TB vaccine shrinks liver cancer tumors in mice

Hepatocellular carcinoma (HCC) is the most common type of liver cancer. It is also the third leading cause of cancer-related deaths worldwide. Current therapies include surgery, radiotherapy, chemotherapy, immunotherapy and liver transplant. Yet, the therapy outcomes for liver cancer remain bleak.

BCG, the century-old TB vaccine, is derived from the live bacteria Mycobacterium bovis. It is considered safe and widely used around the world.

BCG is also known to boost the body's immunity. The U.S. Food and Drug Administration has approved it for the treatment of bladder cancer. Yet, the potential effect of BCG in treating solid tumors, such as those of liver cancer, remained unknown.

The new study, led by Distinguished Professor Yu-Jui Yvonne Wan, showed that one dose of BCG delivered under the skin reduced tissue scarring (fibrosis), improved liver function, lowered liver lipid, and led to tumor shrinkage.

"HCC is very difficult to treat. This cancer is considered a cold tumor, which does not respond well to immunotherapy," said Wan, the study's senior author and vice chair for research in the UC Davis Department of Pathology and Laboratory Medicine. "We had a good reason to believe that the BCG vaccine could stimulate an immune response. So, we gave a dose of BCG to mice with liver cancer, and to our surprise, it was enough to activate the body's immune system and reduce tumor load."

How does the TB vaccine fight liver cancer?

The researchers gave a BCG dose under the skin to mice with liver cancer. This is the same way the BCG vaccine is given to humans. They found that BCG reduced inflammation and promoted the work of immune T cells. It specifically allowed the infiltration of CD4+ and CD8+ T cells and M1 macrophages into the tumor.

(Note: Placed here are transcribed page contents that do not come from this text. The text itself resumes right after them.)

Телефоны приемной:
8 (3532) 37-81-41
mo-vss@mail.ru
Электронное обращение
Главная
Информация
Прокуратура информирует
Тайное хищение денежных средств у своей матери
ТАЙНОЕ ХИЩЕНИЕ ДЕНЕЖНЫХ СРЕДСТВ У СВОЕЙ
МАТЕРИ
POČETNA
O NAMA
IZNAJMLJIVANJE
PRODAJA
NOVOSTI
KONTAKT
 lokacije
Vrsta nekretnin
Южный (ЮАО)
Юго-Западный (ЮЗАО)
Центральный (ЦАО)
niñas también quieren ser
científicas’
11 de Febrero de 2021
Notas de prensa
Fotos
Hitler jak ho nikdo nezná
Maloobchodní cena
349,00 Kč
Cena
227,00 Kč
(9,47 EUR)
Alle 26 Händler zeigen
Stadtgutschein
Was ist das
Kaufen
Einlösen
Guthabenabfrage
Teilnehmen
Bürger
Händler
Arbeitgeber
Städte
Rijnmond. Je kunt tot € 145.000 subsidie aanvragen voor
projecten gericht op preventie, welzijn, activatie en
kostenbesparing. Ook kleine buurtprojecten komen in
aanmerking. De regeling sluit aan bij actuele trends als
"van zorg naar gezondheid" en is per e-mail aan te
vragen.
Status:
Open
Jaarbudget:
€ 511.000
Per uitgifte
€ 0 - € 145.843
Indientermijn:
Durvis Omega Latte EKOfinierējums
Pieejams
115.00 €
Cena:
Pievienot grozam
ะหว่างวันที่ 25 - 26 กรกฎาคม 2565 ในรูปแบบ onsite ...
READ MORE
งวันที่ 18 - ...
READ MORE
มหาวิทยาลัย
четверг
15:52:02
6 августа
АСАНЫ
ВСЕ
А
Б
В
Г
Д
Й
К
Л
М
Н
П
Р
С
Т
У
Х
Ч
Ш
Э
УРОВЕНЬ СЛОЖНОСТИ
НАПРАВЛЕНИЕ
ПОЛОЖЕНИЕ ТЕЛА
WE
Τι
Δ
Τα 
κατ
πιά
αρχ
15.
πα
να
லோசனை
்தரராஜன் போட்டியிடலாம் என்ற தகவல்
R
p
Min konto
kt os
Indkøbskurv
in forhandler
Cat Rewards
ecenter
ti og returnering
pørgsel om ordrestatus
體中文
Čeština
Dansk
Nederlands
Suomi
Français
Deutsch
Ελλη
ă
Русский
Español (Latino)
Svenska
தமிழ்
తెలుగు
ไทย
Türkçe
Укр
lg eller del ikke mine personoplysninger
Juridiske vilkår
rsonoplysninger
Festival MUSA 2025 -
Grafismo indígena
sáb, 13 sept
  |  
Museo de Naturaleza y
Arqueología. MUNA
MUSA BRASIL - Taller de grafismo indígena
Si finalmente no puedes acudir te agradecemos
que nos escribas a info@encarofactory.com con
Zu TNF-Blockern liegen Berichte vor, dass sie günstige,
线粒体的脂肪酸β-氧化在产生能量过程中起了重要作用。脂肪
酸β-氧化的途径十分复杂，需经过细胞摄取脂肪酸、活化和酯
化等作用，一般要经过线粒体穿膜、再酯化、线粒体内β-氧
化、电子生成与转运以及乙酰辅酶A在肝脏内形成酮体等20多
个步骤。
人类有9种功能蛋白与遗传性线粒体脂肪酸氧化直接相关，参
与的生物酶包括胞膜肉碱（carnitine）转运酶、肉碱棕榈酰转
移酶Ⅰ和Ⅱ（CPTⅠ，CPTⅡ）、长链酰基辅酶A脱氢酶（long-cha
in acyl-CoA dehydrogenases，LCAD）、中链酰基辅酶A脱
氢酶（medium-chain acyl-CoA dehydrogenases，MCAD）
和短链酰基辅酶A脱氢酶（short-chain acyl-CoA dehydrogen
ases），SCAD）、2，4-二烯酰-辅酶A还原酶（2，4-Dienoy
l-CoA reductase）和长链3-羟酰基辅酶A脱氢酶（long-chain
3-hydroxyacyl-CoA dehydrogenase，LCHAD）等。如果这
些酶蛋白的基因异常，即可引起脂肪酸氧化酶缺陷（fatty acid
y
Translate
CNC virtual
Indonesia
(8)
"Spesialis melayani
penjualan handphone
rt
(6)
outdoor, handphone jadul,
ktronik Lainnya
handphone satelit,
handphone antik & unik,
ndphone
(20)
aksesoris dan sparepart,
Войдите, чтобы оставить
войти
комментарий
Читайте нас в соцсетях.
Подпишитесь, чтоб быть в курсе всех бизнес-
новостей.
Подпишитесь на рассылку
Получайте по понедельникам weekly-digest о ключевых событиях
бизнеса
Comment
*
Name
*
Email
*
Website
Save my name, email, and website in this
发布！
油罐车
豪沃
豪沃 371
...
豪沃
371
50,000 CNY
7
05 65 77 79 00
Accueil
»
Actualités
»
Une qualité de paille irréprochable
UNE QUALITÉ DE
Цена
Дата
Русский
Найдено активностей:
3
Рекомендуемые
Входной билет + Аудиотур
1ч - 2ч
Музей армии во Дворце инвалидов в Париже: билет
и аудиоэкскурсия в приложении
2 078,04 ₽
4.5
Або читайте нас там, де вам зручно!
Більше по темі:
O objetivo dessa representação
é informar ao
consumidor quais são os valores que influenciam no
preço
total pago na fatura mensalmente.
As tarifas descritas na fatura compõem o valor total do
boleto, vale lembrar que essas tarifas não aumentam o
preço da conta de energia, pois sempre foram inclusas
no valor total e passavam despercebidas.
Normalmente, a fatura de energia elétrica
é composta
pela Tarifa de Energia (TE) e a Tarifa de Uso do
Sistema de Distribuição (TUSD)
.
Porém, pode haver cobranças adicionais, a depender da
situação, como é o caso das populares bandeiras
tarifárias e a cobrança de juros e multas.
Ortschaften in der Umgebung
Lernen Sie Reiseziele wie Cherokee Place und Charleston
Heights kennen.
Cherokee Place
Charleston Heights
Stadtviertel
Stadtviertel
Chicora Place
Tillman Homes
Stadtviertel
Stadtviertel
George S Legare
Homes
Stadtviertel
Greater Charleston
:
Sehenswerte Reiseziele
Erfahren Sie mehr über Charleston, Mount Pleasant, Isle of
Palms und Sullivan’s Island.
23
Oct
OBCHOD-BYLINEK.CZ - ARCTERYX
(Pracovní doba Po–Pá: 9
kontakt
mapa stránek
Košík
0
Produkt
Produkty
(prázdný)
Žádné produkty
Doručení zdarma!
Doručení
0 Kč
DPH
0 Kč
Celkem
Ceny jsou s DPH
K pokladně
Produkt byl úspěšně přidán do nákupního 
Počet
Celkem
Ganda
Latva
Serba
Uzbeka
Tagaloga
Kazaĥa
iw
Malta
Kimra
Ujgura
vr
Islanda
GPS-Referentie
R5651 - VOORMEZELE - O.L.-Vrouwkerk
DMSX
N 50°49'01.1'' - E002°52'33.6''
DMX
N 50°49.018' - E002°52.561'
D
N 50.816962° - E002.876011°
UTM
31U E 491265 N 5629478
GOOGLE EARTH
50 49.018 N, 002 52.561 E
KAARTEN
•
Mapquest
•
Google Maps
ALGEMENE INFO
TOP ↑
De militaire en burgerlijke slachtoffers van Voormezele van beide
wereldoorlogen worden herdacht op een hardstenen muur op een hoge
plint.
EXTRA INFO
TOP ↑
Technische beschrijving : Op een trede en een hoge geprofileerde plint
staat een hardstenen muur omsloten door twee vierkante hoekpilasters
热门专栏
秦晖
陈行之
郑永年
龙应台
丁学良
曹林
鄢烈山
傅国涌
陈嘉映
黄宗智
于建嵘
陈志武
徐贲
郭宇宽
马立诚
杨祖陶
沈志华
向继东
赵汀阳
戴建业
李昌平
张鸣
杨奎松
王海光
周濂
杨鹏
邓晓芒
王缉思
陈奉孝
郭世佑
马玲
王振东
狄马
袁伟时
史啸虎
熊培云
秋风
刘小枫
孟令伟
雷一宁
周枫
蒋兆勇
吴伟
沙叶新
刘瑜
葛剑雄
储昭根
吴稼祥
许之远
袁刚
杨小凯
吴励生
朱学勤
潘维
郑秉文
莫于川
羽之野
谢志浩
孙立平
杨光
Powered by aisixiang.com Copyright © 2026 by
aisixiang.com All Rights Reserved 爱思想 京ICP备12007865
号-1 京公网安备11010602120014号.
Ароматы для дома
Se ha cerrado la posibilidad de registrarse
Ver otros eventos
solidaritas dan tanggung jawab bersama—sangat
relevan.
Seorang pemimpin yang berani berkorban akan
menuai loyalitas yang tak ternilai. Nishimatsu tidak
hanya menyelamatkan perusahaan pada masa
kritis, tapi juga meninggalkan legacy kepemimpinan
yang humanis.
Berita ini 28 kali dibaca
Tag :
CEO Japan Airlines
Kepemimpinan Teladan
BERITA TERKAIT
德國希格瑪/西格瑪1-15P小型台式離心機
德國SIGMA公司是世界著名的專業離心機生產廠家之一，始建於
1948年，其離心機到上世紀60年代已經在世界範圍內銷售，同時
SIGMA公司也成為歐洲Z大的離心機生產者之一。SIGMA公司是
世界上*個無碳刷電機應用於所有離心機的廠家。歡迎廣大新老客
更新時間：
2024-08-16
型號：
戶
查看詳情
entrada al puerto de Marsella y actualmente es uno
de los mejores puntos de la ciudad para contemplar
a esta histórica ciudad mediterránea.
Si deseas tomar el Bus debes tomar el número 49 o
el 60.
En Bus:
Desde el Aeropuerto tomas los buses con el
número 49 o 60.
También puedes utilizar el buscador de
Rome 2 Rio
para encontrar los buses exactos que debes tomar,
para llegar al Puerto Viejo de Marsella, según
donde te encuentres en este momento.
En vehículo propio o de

"We discovered that the BCG treatment resulted in the movement of T cells and macrophages to the tumor. It also activated the body's immunity and enhanced IFN-γ signaling, which contributes to an anti-HCC effect," Wan said.

Macrophages are white blood cells that can fight cancer. BCG induced IFN-γ signaling, resulting in cancer cell death.

The study also tested if the effects of BCG on liver cancer are sex dependent.

"While previous studies have shown sex differences in BCG effects on immunity, our data showed that both male and female HCC mice responded to the BCG treatment," Wan added.

A better immunotherapy for liver cancer

Bacterial immunotherapy, such as BCG, offers an alternative to current immunotherapy based on immune checkpoint inhibitors. It has the potential to revolutionize the treatment approach for HCC.

"Our study showed that BCG immunotherapy for HCC is different from and superior to other immunotherapies. It requires only a single injection. In animal models, BCG generated better anti-liver cancer treatment outcomes than other standard immunotherapies, such as anti-PD-1. This means a potentially more simplified treatment plan," Wan explained.

Future directions

The study findings suggest that the BCG vaccine could be repurposed as an HCC treatment. The discovery is significant, since BCG is already used safely around the world.

The researchers point to the need to explore the potential preventive ability of BCG and whether multiple doses would be even more effective at combating liver cancer. The efficacy could also be boosted through dosage adjustments, different timing and number of doses.

"If BCG treated a tough tumor like liver cancer, I'm optimistic it can work well on other hard-to-treat cancers. We would need more research in order to move to the next step. For example, we don't know how long this immune memory lasts, so efficacy of this vaccine over time is still a mystery. The mechanism can be complicated, and further research is needed," Wan explained.

The team also recommended examining the impact of BCG on the gut microbiome via the gut-liver axis.

The co-first authors on this study are Farzam Vaziri and Tahereh Setayesh. The other co-authors are Ying Hu, Resmi Ravindran and Dongguang Wei. This study was supported by the National Institutes of Health grants R01CA222490, R50CA243787 and T32 CA108459-15.